**Task prompt:**
Could you count how many lines of the data include "юридических" and answer with the number only?

**Input records:**
□ □ □ □

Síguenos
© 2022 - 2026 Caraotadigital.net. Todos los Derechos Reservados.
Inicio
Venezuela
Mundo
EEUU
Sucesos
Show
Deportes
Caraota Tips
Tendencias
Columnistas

□ □ □ □

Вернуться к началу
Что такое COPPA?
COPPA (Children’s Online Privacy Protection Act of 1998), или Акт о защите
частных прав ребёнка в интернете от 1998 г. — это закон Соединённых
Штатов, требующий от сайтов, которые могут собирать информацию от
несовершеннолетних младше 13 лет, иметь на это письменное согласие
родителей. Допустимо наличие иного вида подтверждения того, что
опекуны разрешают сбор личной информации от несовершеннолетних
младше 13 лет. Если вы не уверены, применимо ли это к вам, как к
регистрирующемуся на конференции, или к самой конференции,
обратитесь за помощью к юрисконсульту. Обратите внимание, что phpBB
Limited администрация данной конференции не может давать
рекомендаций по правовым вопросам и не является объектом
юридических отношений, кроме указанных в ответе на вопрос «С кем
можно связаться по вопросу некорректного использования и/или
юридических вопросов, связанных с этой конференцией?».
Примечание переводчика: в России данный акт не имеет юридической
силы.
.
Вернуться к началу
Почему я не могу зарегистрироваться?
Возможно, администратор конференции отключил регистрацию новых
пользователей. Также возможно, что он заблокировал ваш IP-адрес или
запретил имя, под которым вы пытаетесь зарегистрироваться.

□ □ □ □

**Result of the task:**
2